Anyway, getting to the point I wanted to make here... I'm really disheartened by the whole state of politics in this country. I'm not sure it's fixable. One of the biggest problems is the general ignorance of the population. A democracy simply can't function properly if its constituents are not educated well. I don't mean we need a nation of Rhodes Scholars. We just need people to not be completely foolish. Young Earth creationism? Really? That's a thing that a significant number of people in this country adhere to? And the so-called "anti-vaxxers"? Our anti-intellectual culture has allowed a variety of such fact-challenged worldviews to proliferate among the masses, and their influence has allowed those pulling the strings to manipulate them into voting against their own best interests time and again.

And those strings are getting tighter. All that dark money will ensure that whoever wins the seat in the Oval Office will be beholden to the interests of the elite. That, or they'll be Donald Trump, and they'll just be awful.

The ancient Greeks knew that the biggest weakness of democracy, the thing that could bring about its downfall, was an uneducated voting population. We know that now, too, of course, and that knowledge is used to keep people dumb and distracted enough that they can be manipulated more easily. I guess it's better than having a totalitarian in charge, but it's not the shining light of hope that people seem to think it is.

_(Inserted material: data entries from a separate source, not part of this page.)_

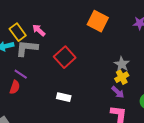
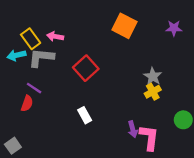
pink arrow: (39, 30) -> (55, 36), turned -32
purple arrow: (118, 92) -> (133, 129), moved, turned 32
white rectangle: (64, 97) -> (85, 115), turned 48

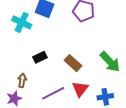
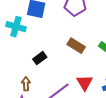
brown rectangle: (73, 63) -> (76, 46), moved

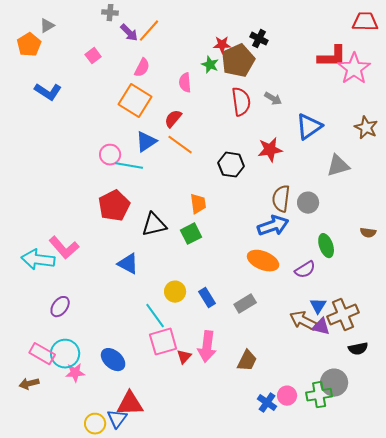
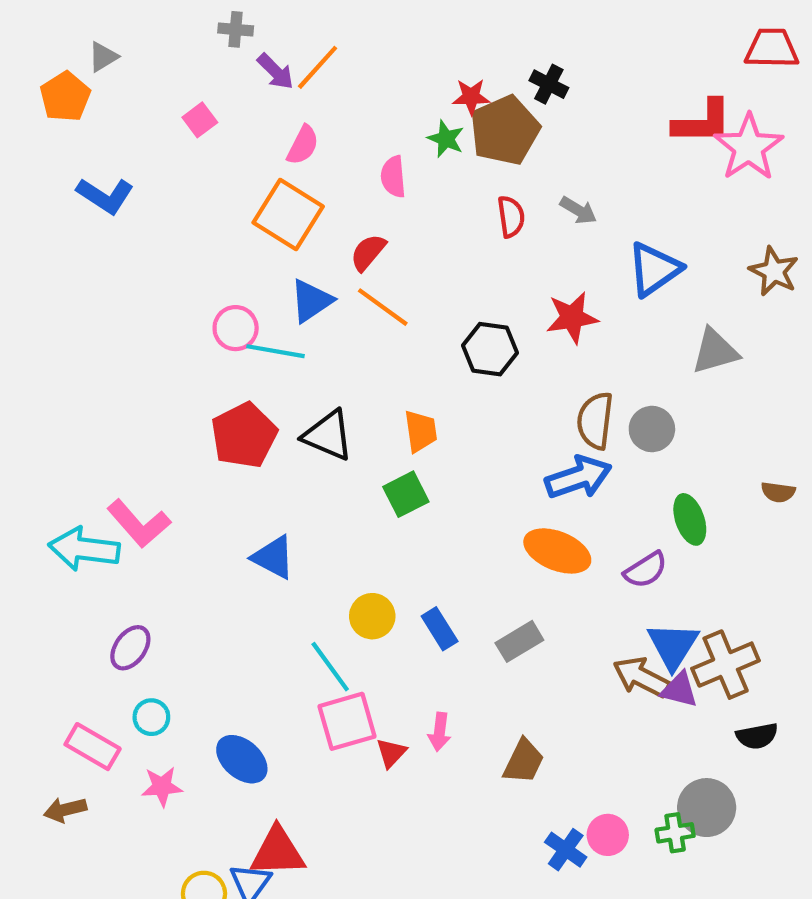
red semicircle: (241, 102) -> (511, 217), size x0.7
black triangle: (154, 225) -> (328, 435), moved, turned 36
blue triangle: (318, 306) -> (673, 646), size x1.5
pink arrow: (207, 347) -> (440, 732), size x0.6
cyan circle: (65, 354) -> (151, 717), moved, size x0.6
green cross: (319, 395) -> (675, 833), size x0.7

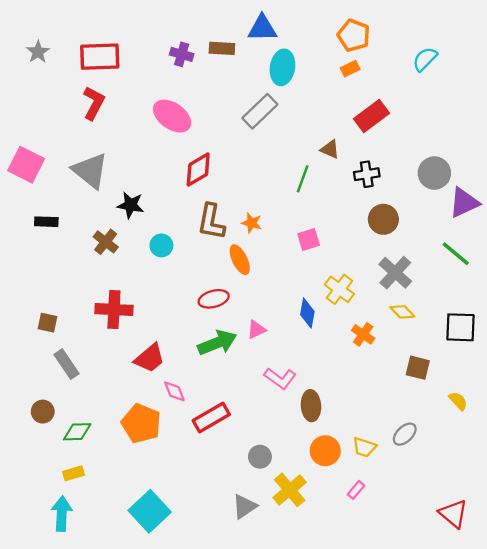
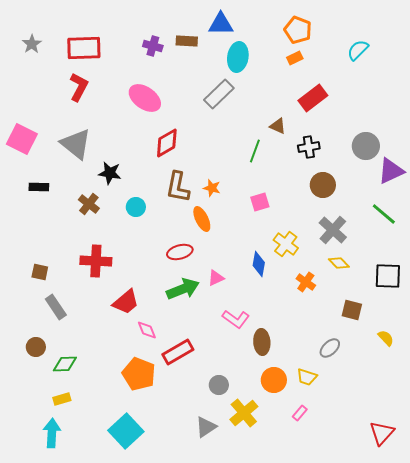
orange pentagon: (141, 423) -> (139, 374), moved
gray ellipse: (405, 434) -> (330, 348), moved
red triangle: (453, 514) -> (382, 433), turned 32

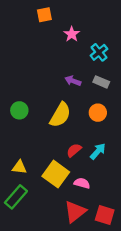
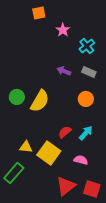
yellow semicircle: (60, 115) -> (40, 101), moved
yellow triangle: (19, 167) -> (26, 147), moved
pink semicircle: (82, 183) -> (81, 160), moved

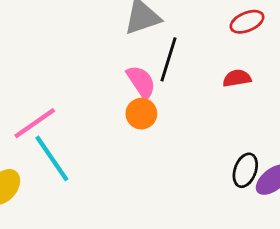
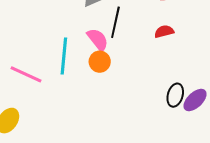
pink line: (35, 123) -> (26, 74), turned 64
cyan line: (52, 158) -> (64, 56), moved, turned 45

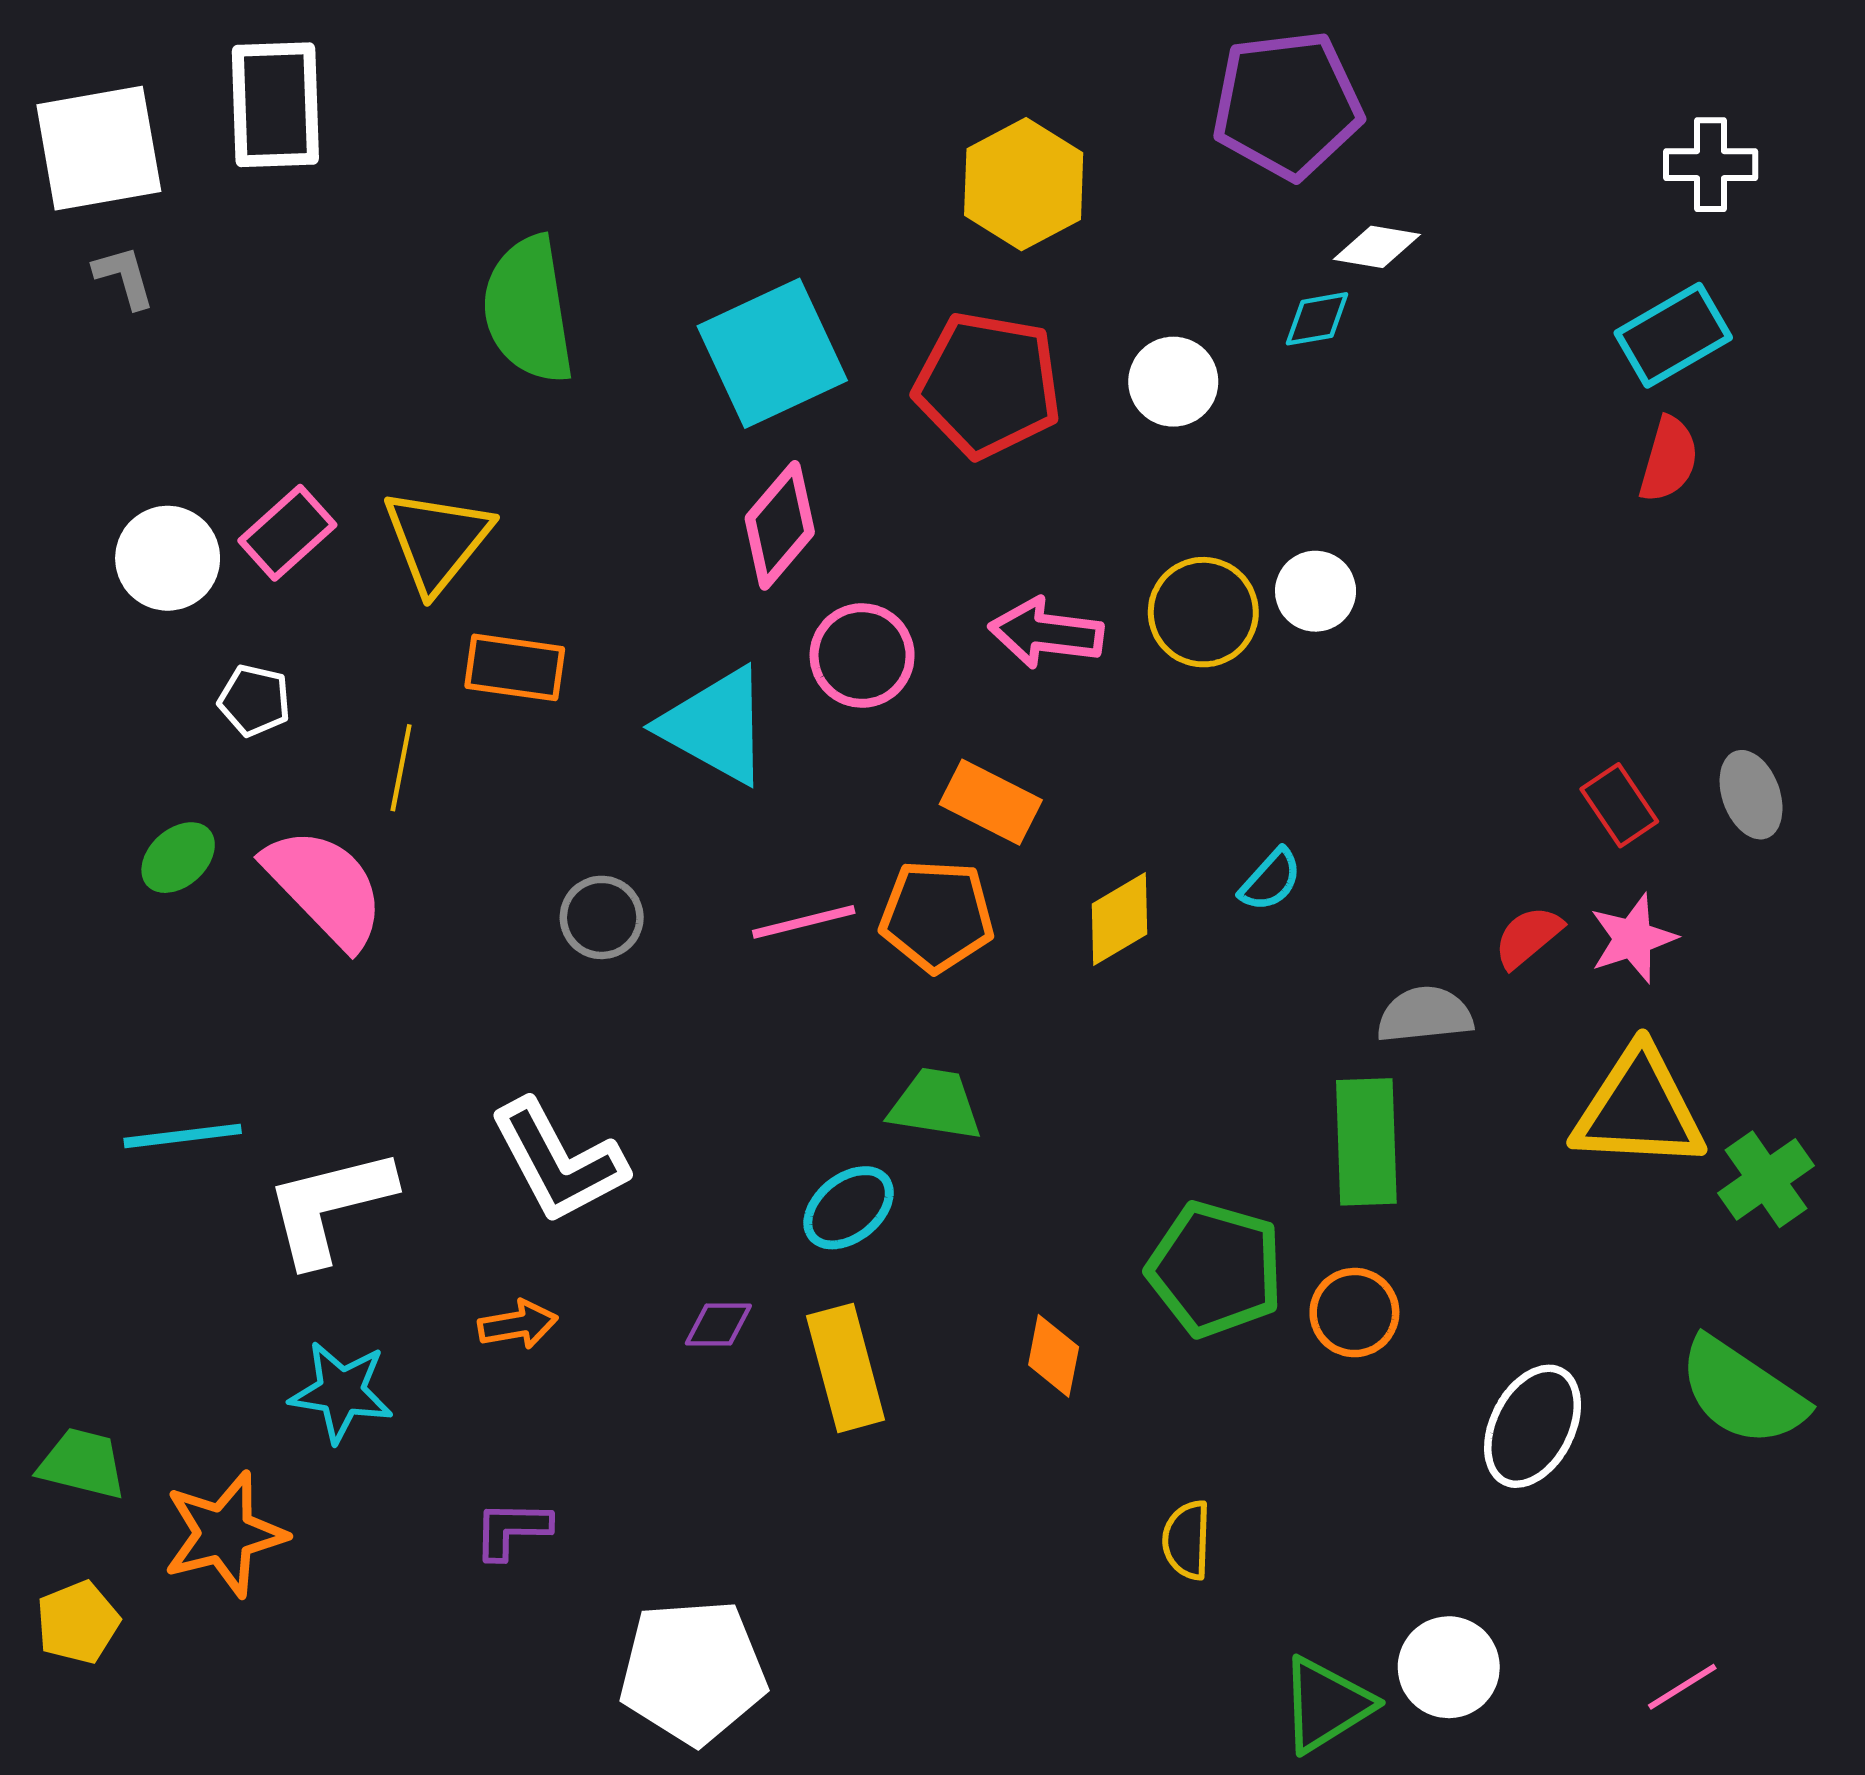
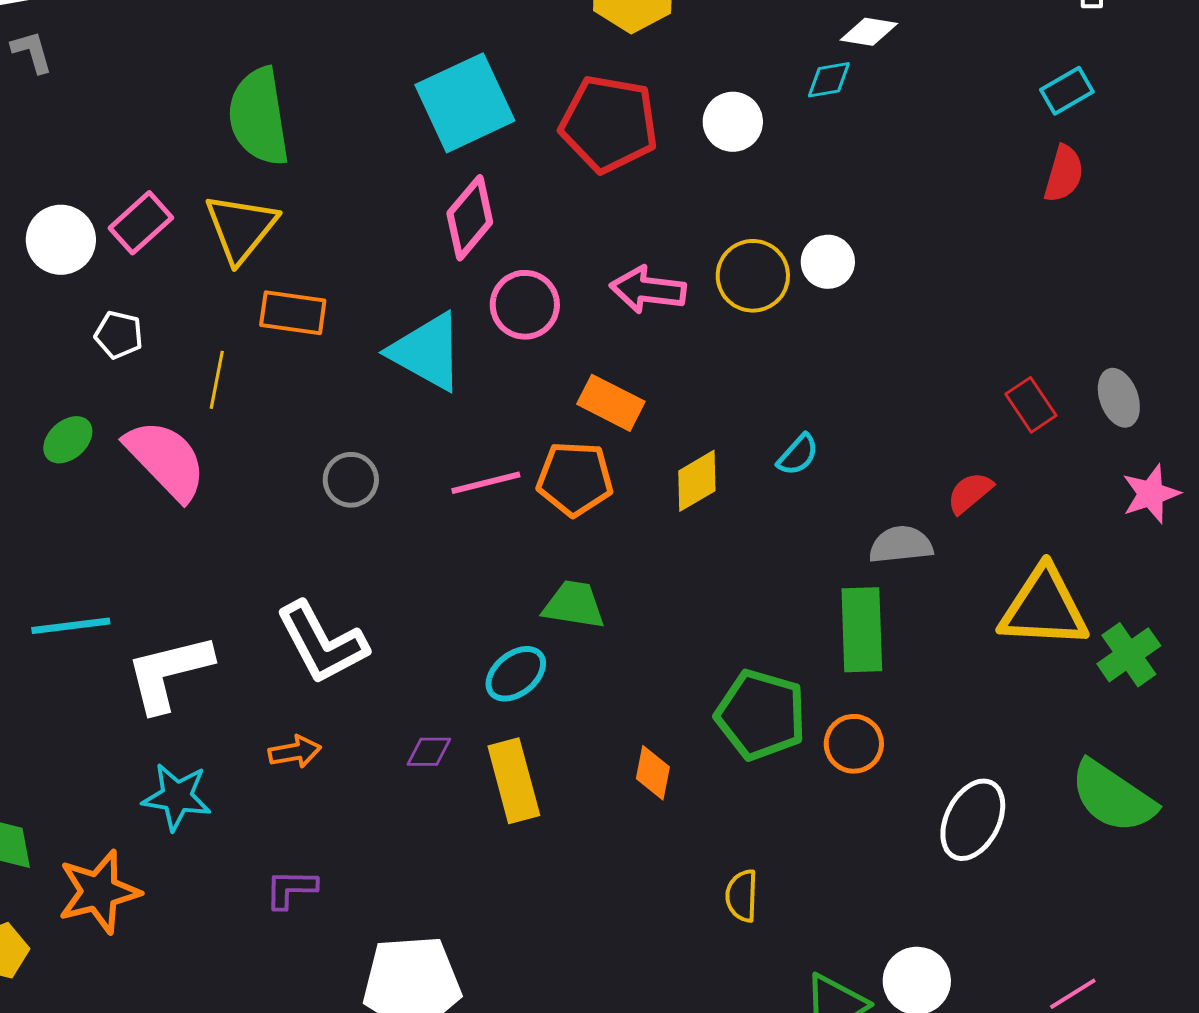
green semicircle: (528, 310) -> (259, 117), moved
cyan rectangle: (1673, 335) -> (1067, 91), size x0.7
pink star: (1633, 938) -> (1151, 494), moved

The United States set an awesome example for how to have a functioning nation, but it has been surpassed. In the marketplace of ideas, the US has stalled out. The framers were breakers of tradition who wanted ideas rather than people to be held up as examples. How would they feel about how often their names are used as if they are gods or saints, to be venerated like kings?

We spend too much time staring in the mirror and admiring ourselves while the rest of the world moves on. It would be so much better to spend that time figuring out how to improve.

Anyway, I'm tired and at this point I'm just ranting, probably somewhat incoherently. Maybe I'll come back and fix this post up tomorrow. Probably not. No reason to spend time fixing it when I could write another instead.